## TASK TO COMPLETE
Restate the following data in its entirety, word for word and without images.

Stored items
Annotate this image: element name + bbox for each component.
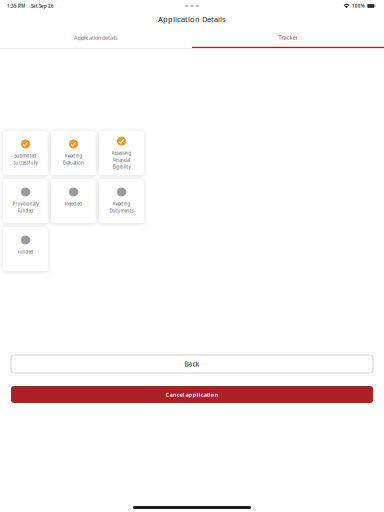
staticText: Financial bbox=[113, 157, 130, 163]
button[interactable]: Funded bbox=[3, 227, 48, 271]
staticText: Sat Sep 26 bbox=[31, 3, 54, 9]
button[interactable]: Cancel application bbox=[11, 386, 373, 403]
staticText: successfully bbox=[14, 160, 38, 166]
staticText: Submitted bbox=[14, 153, 36, 159]
staticText: Cancel application bbox=[166, 391, 218, 398]
button[interactable]: Awaiting bbox=[51, 131, 96, 175]
staticText: Funded bbox=[18, 249, 34, 255]
staticText: Awaiting bbox=[112, 201, 130, 207]
button[interactable]: Application details bbox=[0, 28, 192, 46]
button[interactable]: Provisionally bbox=[3, 179, 48, 223]
button[interactable]: Submitted bbox=[3, 131, 48, 175]
staticText: Awaiting bbox=[64, 153, 82, 159]
button[interactable]: Assessing bbox=[99, 131, 144, 175]
staticText: 100% bbox=[352, 3, 365, 9]
staticText: Documents bbox=[110, 208, 134, 214]
staticText: Evaluation bbox=[63, 160, 84, 166]
staticText: Rejected bbox=[65, 201, 82, 207]
staticText: Provisionally bbox=[12, 201, 38, 207]
button[interactable]: Awaiting bbox=[99, 179, 144, 223]
staticText: Eligibility bbox=[112, 164, 130, 170]
staticText: Assessing bbox=[112, 150, 132, 156]
button[interactable]: Tracker bbox=[192, 28, 384, 46]
staticText: Application details bbox=[74, 34, 118, 41]
button[interactable]: Back bbox=[11, 355, 373, 373]
staticText: Funded bbox=[18, 208, 34, 214]
staticText: Application Details bbox=[158, 14, 226, 24]
staticText: Back bbox=[184, 360, 200, 369]
staticText: Tracker bbox=[278, 34, 298, 41]
staticText: 1:35 PM bbox=[7, 3, 25, 9]
button[interactable]: Rejected bbox=[51, 179, 96, 223]
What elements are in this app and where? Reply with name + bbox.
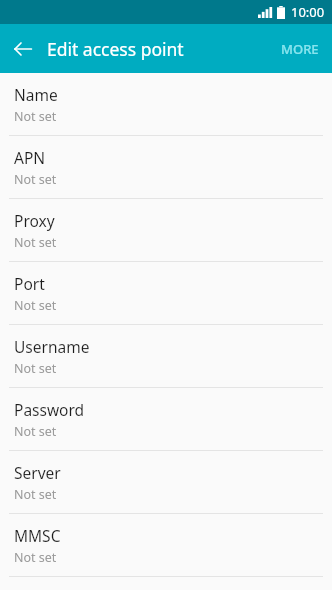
button[interactable]: MORE <box>271 31 329 67</box>
staticText: Not set <box>14 549 57 566</box>
staticText: Not set <box>14 234 57 251</box>
staticText: Server <box>14 462 61 483</box>
staticText: MORE <box>281 40 319 58</box>
staticText: Proxy <box>14 210 55 231</box>
button[interactable]: APN <box>0 136 332 199</box>
staticText: Not set <box>14 108 57 125</box>
staticText: 10:00 <box>291 3 325 21</box>
staticText: Not set <box>14 171 57 188</box>
staticText: Name <box>14 84 58 105</box>
button[interactable]: Username <box>0 325 332 388</box>
staticText: Not set <box>14 486 57 503</box>
staticText: Not set <box>14 360 57 377</box>
button[interactable]: Proxy <box>0 199 332 262</box>
staticText: Password <box>14 399 85 420</box>
staticText: Edit access point <box>47 37 184 61</box>
staticText: Not set <box>14 423 57 440</box>
staticText: Port <box>14 273 45 294</box>
button[interactable]: Port <box>0 262 332 325</box>
staticText: APN <box>14 147 46 168</box>
button[interactable]: MMSC <box>0 514 332 577</box>
button[interactable]: Name <box>0 73 332 136</box>
staticText: MMSC <box>14 525 61 546</box>
button[interactable]: Password <box>0 388 332 451</box>
staticText: Not set <box>14 297 57 314</box>
staticText: Username <box>14 336 90 357</box>
button[interactable]: Server <box>0 451 332 514</box>
button[interactable]: Navigate up <box>5 31 41 67</box>
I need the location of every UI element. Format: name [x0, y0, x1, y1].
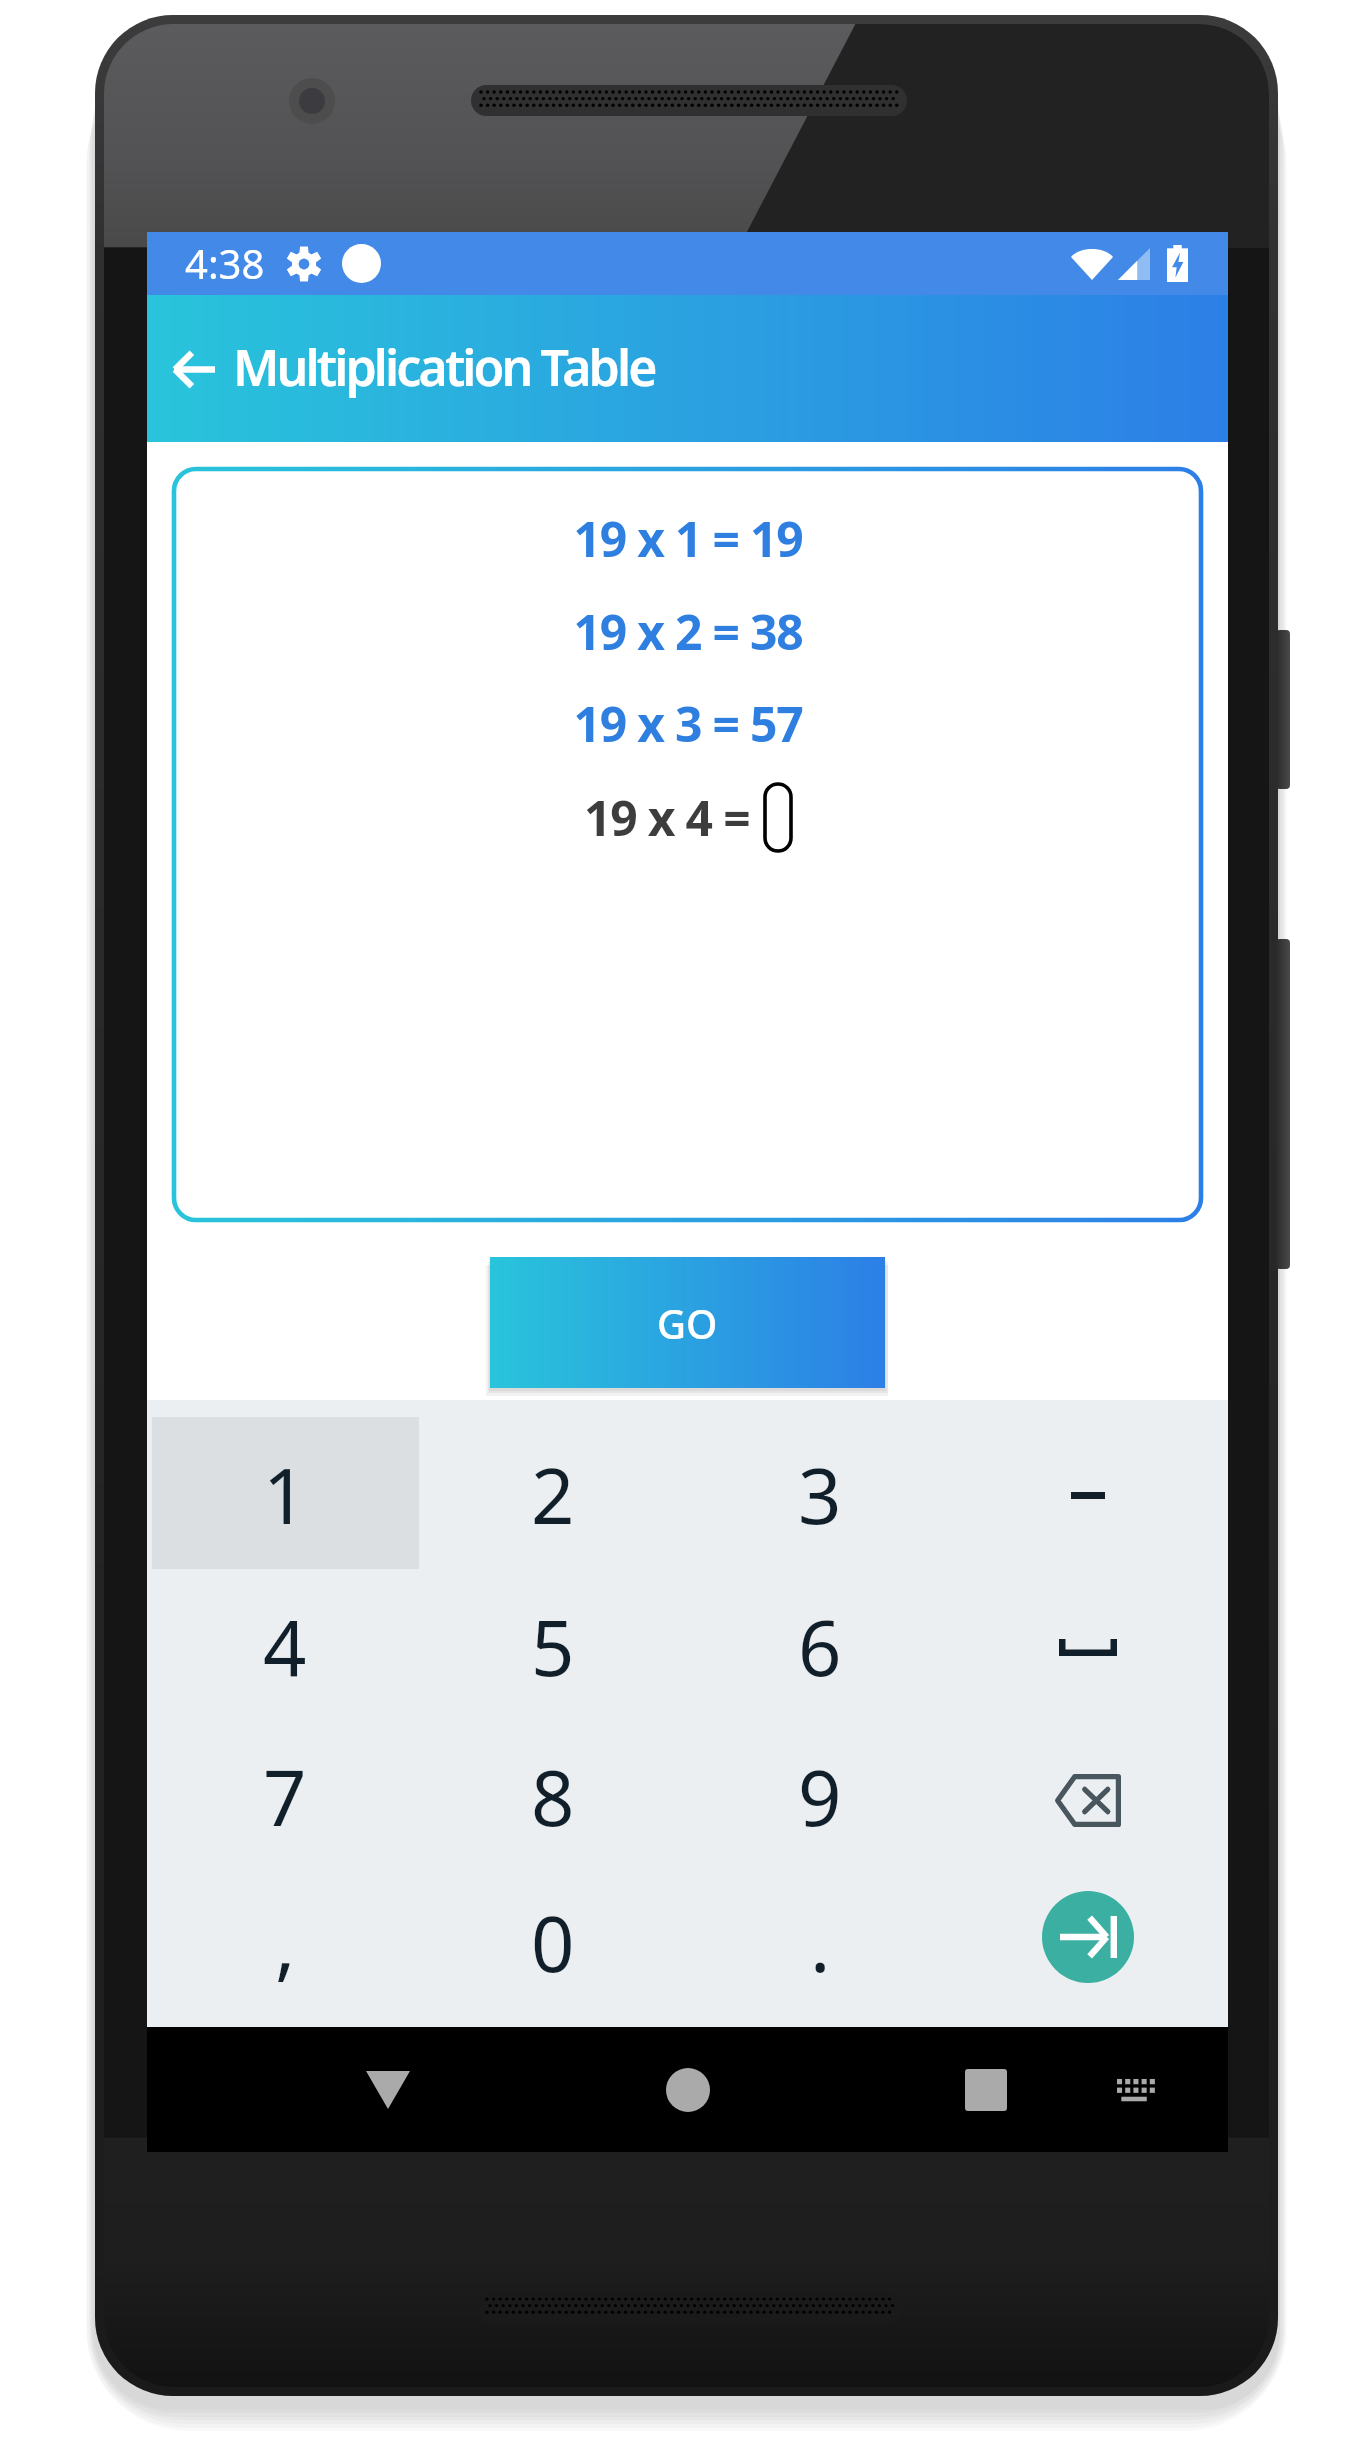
staticText: 2 [531, 1443, 575, 1547]
staticText: 7 [263, 1745, 307, 1849]
staticText: 19 x 3 = 57 [573, 691, 803, 756]
staticText: 4:38 [185, 236, 265, 290]
staticText: 6 [798, 1595, 842, 1699]
button[interactable]: Recents [931, 2027, 1041, 2152]
button[interactable]: Backspace [955, 1724, 1221, 1876]
staticText: Multiplication Table [233, 333, 655, 401]
button[interactable]: Home [633, 2027, 743, 2152]
button[interactable]: 4 [152, 1571, 418, 1723]
staticText: 4 [263, 1595, 307, 1699]
button[interactable]: Space [955, 1571, 1221, 1723]
staticText: 3 [798, 1443, 842, 1547]
button[interactable]: Minus [955, 1419, 1221, 1571]
button[interactable]: , [152, 1867, 418, 2019]
button[interactable]: Switch keyboard [1081, 2027, 1191, 2152]
staticText: 0 [531, 1891, 575, 1995]
staticText: GO [657, 1296, 718, 1350]
button[interactable]: 3 [687, 1419, 953, 1571]
staticText: 19 x 2 = 38 [573, 599, 803, 664]
button[interactable]: 8 [420, 1721, 686, 1873]
button[interactable]: . [687, 1867, 953, 2019]
staticText: 9 [798, 1745, 842, 1849]
button[interactable]: 6 [687, 1571, 953, 1723]
button[interactable]: 0 [420, 1867, 686, 2019]
staticText: 8 [531, 1745, 575, 1849]
button[interactable]: 2 [420, 1419, 686, 1571]
button[interactable]: 5 [420, 1571, 686, 1723]
staticText: . [810, 1891, 831, 1995]
button[interactable]: 7 [152, 1721, 418, 1873]
staticText: , [275, 1891, 296, 1995]
button[interactable]: GO [490, 1257, 885, 1388]
button[interactable]: 1 [152, 1419, 418, 1571]
button[interactable]: Back [333, 2027, 443, 2152]
staticText: 1 [263, 1443, 307, 1547]
staticText: 19 x 1 = 19 [573, 506, 803, 571]
staticText: 5 [531, 1595, 575, 1699]
button[interactable]: Back [150, 321, 238, 417]
button[interactable]: Answer input [584, 784, 791, 851]
button[interactable]: Enter [1042, 1891, 1134, 1983]
button[interactable]: 9 [687, 1721, 953, 1873]
staticText: 19 x 4 = [584, 785, 750, 850]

## FINISHED EXERCISE
Annotate this image: element name + bbox for each component.
staticText: Financial bbox=[113, 157, 130, 163]
button[interactable]: Funded bbox=[3, 227, 48, 271]
staticText: Sat Sep 26 bbox=[31, 3, 54, 9]
button[interactable]: Cancel application bbox=[11, 386, 373, 403]
staticText: successfully bbox=[14, 160, 38, 166]
staticText: Submitted bbox=[14, 153, 36, 159]
staticText: Cancel application bbox=[166, 391, 218, 398]
button[interactable]: Awaiting bbox=[51, 131, 96, 175]
staticText: Funded bbox=[18, 249, 34, 255]
staticText: Awaiting bbox=[112, 201, 130, 207]
button[interactable]: Application details bbox=[0, 28, 192, 46]
button[interactable]: Provisionally bbox=[3, 179, 48, 223]
button[interactable]: Submitted bbox=[3, 131, 48, 175]
staticText: Awaiting bbox=[64, 153, 82, 159]
button[interactable]: Assessing bbox=[99, 131, 144, 175]
staticText: 100% bbox=[352, 3, 365, 9]
staticText: Documents bbox=[110, 208, 134, 214]
staticText: Evaluation bbox=[63, 160, 84, 166]
staticText: Rejected bbox=[65, 201, 82, 207]
staticText: Provisionally bbox=[12, 201, 38, 207]
button[interactable]: Awaiting bbox=[99, 179, 144, 223]
staticText: Eligibility bbox=[112, 164, 130, 170]
staticText: Assessing bbox=[112, 150, 132, 156]
button[interactable]: Tracker bbox=[192, 28, 384, 46]
staticText: Application details bbox=[74, 34, 118, 41]
button[interactable]: Back bbox=[11, 355, 373, 373]
staticText: Funded bbox=[18, 208, 34, 214]
staticText: Application Details bbox=[158, 14, 226, 24]
staticText: Back bbox=[184, 360, 200, 369]
staticText: Tracker bbox=[278, 34, 298, 41]
staticText: 1:35 PM bbox=[7, 3, 25, 9]
button[interactable]: Rejected bbox=[51, 179, 96, 223]
What elements are in this app and where? Reply with name + bbox.
button[interactable]: MORE <box>271 31 329 67</box>
staticText: Not set <box>14 549 57 566</box>
staticText: Not set <box>14 234 57 251</box>
staticText: Server <box>14 462 61 483</box>
staticText: MORE <box>281 40 319 58</box>
staticText: Proxy <box>14 210 55 231</box>
button[interactable]: APN <box>0 136 332 199</box>
staticText: Not set <box>14 108 57 125</box>
staticText: 10:00 <box>291 3 325 21</box>
staticText: Not set <box>14 171 57 188</box>
staticText: Name <box>14 84 58 105</box>
button[interactable]: Username <box>0 325 332 388</box>
staticText: Not set <box>14 486 57 503</box>
staticText: Not set <box>14 360 57 377</box>
button[interactable]: Proxy <box>0 199 332 262</box>
staticText: Password <box>14 399 85 420</box>
staticText: Edit access point <box>47 37 184 61</box>
staticText: Not set <box>14 423 57 440</box>
staticText: Port <box>14 273 45 294</box>
button[interactable]: Port <box>0 262 332 325</box>
staticText: APN <box>14 147 46 168</box>
button[interactable]: MMSC <box>0 514 332 577</box>
button[interactable]: Name <box>0 73 332 136</box>
staticText: MMSC <box>14 525 61 546</box>
button[interactable]: Password <box>0 388 332 451</box>
staticText: Not set <box>14 297 57 314</box>
staticText: Username <box>14 336 90 357</box>
button[interactable]: Server <box>0 451 332 514</box>
button[interactable]: Navigate up <box>5 31 41 67</box>
I need the location of every UI element. Format: name [x0, y0, x1, y1].
staticText: 2 [531, 1443, 575, 1547]
staticText: 7 [263, 1745, 307, 1849]
staticText: 19 x 3 = 57 [573, 691, 803, 756]
staticText: 4:38 [185, 236, 265, 290]
staticText: 6 [798, 1595, 842, 1699]
button[interactable]: Recents [931, 2027, 1041, 2152]
button[interactable]: Backspace [955, 1724, 1221, 1876]
staticText: Multiplication Table [233, 333, 655, 401]
button[interactable]: Home [633, 2027, 743, 2152]
button[interactable]: 4 [152, 1571, 418, 1723]
staticText: 4 [263, 1595, 307, 1699]
button[interactable]: Space [955, 1571, 1221, 1723]
staticText: 3 [798, 1443, 842, 1547]
button[interactable]: Minus [955, 1419, 1221, 1571]
button[interactable]: , [152, 1867, 418, 2019]
button[interactable]: Switch keyboard [1081, 2027, 1191, 2152]
staticText: 0 [531, 1891, 575, 1995]
staticText: GO [657, 1296, 718, 1350]
button[interactable]: 3 [687, 1419, 953, 1571]
staticText: 19 x 2 = 38 [573, 599, 803, 664]
button[interactable]: 8 [420, 1721, 686, 1873]
button[interactable]: . [687, 1867, 953, 2019]
staticText: 9 [798, 1745, 842, 1849]
button[interactable]: 6 [687, 1571, 953, 1723]
button[interactable]: 0 [420, 1867, 686, 2019]
staticText: 8 [531, 1745, 575, 1849]
button[interactable]: 2 [420, 1419, 686, 1571]
button[interactable]: 5 [420, 1571, 686, 1723]
staticText: . [810, 1891, 831, 1995]
button[interactable]: 7 [152, 1721, 418, 1873]
staticText: , [275, 1891, 296, 1995]
button[interactable]: GO [490, 1257, 885, 1388]
button[interactable]: 1 [152, 1419, 418, 1571]
button[interactable]: Back [333, 2027, 443, 2152]
staticText: 1 [263, 1443, 307, 1547]
staticText: 19 x 1 = 19 [573, 506, 803, 571]
staticText: 5 [531, 1595, 575, 1699]
button[interactable]: Back [150, 321, 238, 417]
button[interactable]: Answer input [584, 784, 791, 851]
button[interactable]: Enter [1042, 1891, 1134, 1983]
button[interactable]: 9 [687, 1721, 953, 1873]
staticText: 19 x 4 = [584, 785, 750, 850]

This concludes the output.